== Requirement ==
Your task is to write out the entire listing exactly, omitting its pictures.

== Supplied material ==
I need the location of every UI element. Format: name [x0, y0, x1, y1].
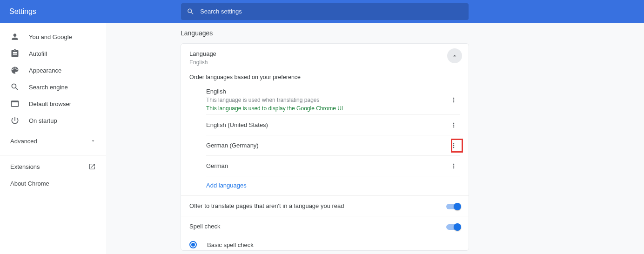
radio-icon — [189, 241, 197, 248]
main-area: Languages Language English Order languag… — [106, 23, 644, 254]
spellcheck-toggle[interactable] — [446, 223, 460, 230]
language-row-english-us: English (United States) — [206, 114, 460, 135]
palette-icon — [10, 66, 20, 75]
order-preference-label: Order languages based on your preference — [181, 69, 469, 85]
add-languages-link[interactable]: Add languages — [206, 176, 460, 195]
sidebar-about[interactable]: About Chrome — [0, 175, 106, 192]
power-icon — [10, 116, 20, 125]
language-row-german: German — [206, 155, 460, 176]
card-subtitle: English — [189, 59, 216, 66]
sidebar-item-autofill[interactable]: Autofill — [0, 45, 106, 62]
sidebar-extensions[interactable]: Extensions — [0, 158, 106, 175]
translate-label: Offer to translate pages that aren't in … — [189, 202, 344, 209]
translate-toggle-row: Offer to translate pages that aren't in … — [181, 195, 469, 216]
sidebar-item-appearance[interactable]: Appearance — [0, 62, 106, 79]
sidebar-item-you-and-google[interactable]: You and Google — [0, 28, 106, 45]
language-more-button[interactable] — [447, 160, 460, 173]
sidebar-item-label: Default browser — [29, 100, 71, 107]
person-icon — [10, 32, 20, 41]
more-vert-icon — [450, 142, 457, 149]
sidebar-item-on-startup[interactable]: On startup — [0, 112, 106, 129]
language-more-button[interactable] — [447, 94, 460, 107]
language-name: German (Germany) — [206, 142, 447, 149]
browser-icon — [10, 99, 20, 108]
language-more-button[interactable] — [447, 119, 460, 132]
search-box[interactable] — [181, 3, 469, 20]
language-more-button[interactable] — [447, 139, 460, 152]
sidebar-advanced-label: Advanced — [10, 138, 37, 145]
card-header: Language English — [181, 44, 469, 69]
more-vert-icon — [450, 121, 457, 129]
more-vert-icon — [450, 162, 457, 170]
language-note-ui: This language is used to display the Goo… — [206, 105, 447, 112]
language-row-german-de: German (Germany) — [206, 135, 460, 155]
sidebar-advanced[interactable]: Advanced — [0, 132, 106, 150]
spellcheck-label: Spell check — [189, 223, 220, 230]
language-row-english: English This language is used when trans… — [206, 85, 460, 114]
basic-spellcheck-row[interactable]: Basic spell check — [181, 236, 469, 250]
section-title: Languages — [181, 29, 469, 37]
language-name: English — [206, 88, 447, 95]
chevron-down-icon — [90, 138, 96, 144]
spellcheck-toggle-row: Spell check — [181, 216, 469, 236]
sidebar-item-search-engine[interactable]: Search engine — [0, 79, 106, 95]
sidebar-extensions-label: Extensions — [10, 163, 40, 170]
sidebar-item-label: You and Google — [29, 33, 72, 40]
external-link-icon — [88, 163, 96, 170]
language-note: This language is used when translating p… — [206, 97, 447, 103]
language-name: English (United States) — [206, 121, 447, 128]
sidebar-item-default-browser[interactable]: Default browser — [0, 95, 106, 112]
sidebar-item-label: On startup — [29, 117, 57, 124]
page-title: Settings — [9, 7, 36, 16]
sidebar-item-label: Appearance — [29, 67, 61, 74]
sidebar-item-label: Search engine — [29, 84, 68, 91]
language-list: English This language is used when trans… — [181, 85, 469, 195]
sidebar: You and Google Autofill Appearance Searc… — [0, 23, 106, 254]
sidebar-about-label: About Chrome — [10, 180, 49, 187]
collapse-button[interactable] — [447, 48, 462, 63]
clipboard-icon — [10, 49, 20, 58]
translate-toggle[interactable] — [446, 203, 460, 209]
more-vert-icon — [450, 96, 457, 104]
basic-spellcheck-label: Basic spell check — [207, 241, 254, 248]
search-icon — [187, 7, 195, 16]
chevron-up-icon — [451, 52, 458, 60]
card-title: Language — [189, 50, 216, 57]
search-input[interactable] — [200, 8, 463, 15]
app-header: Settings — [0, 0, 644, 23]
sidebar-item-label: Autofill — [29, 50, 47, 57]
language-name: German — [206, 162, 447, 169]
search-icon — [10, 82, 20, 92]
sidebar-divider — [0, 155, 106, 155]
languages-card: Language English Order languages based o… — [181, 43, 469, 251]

== Answer for the task ==
I need the location of every UI element. Format: name [x0, y0, x1, y1].
radio-icon — [189, 241, 197, 248]
main-area: Languages Language English Order languag… — [106, 23, 644, 254]
spellcheck-toggle[interactable] — [446, 223, 460, 230]
language-row-english-us: English (United States) — [206, 114, 460, 135]
palette-icon — [10, 66, 20, 75]
order-preference-label: Order languages based on your preference — [181, 69, 469, 85]
add-languages-link[interactable]: Add languages — [206, 176, 460, 195]
sidebar-about[interactable]: About Chrome — [0, 175, 106, 192]
power-icon — [10, 116, 20, 125]
language-row-german: German — [206, 155, 460, 176]
card-subtitle: English — [189, 59, 216, 66]
sidebar-item-autofill[interactable]: Autofill — [0, 45, 106, 62]
sidebar-extensions[interactable]: Extensions — [0, 158, 106, 175]
translate-label: Offer to translate pages that aren't in … — [189, 202, 344, 209]
translate-toggle-row: Offer to translate pages that aren't in … — [181, 195, 469, 216]
sidebar-item-appearance[interactable]: Appearance — [0, 62, 106, 79]
sidebar-item-you-and-google[interactable]: You and Google — [0, 28, 106, 45]
language-more-button[interactable] — [447, 160, 460, 173]
sidebar-item-label: Default browser — [29, 100, 71, 107]
person-icon — [10, 32, 20, 41]
more-vert-icon — [450, 142, 457, 149]
sidebar-item-on-startup[interactable]: On startup — [0, 112, 106, 129]
language-more-button[interactable] — [447, 94, 460, 107]
language-name: German (Germany) — [206, 142, 447, 149]
browser-icon — [10, 99, 20, 108]
language-more-button[interactable] — [447, 119, 460, 132]
search-box[interactable] — [181, 3, 469, 20]
language-more-button[interactable] — [447, 139, 460, 152]
sidebar-advanced-label: Advanced — [10, 138, 37, 145]
card-header: Language English — [181, 44, 469, 69]
more-vert-icon — [450, 121, 457, 129]
more-vert-icon — [450, 162, 457, 170]
language-note-ui: This language is used to display the Goo… — [206, 105, 447, 112]
language-row-german-de: German (Germany) — [206, 135, 460, 155]
sidebar-advanced[interactable]: Advanced — [0, 132, 106, 150]
spellcheck-label: Spell check — [189, 223, 220, 230]
language-row-english: English This language is used when trans… — [206, 85, 460, 114]
basic-spellcheck-row[interactable]: Basic spell check — [181, 236, 469, 250]
section-title: Languages — [181, 29, 469, 37]
language-name: English — [206, 88, 447, 95]
chevron-down-icon — [90, 138, 96, 144]
spellcheck-toggle-row: Spell check — [181, 216, 469, 236]
sidebar-item-search-engine[interactable]: Search engine — [0, 79, 106, 95]
sidebar-extensions-label: Extensions — [10, 163, 40, 170]
sidebar-item-label: You and Google — [29, 33, 72, 40]
external-link-icon — [88, 163, 96, 170]
language-note: This language is used when translating p… — [206, 97, 447, 103]
language-name: English (United States) — [206, 121, 447, 128]
sidebar-item-default-browser[interactable]: Default browser — [0, 95, 106, 112]
sidebar-item-label: On startup — [29, 117, 57, 124]
page-title: Settings — [9, 7, 36, 16]
sidebar-item-label: Appearance — [29, 67, 61, 74]
sidebar-item-label: Search engine — [29, 84, 68, 91]
language-list: English This language is used when trans… — [181, 85, 469, 195]
sidebar: You and Google Autofill Appearance Searc… — [0, 23, 106, 254]
sidebar-about-label: About Chrome — [10, 180, 49, 187]
collapse-button[interactable] — [447, 48, 462, 63]
clipboard-icon — [10, 49, 20, 58]
translate-toggle[interactable] — [446, 203, 460, 209]
more-vert-icon — [450, 96, 457, 104]
basic-spellcheck-label: Basic spell check — [207, 241, 254, 248]
search-icon — [187, 7, 195, 16]
chevron-up-icon — [451, 52, 458, 60]
card-title: Language — [189, 50, 216, 57]
search-input[interactable] — [200, 8, 463, 15]
app-header: Settings — [0, 0, 644, 23]
sidebar-item-label: Autofill — [29, 50, 47, 57]
language-name: German — [206, 162, 447, 169]
search-icon — [10, 82, 20, 92]
sidebar-divider — [0, 155, 106, 155]
languages-card: Language English Order languages based o… — [181, 43, 469, 251]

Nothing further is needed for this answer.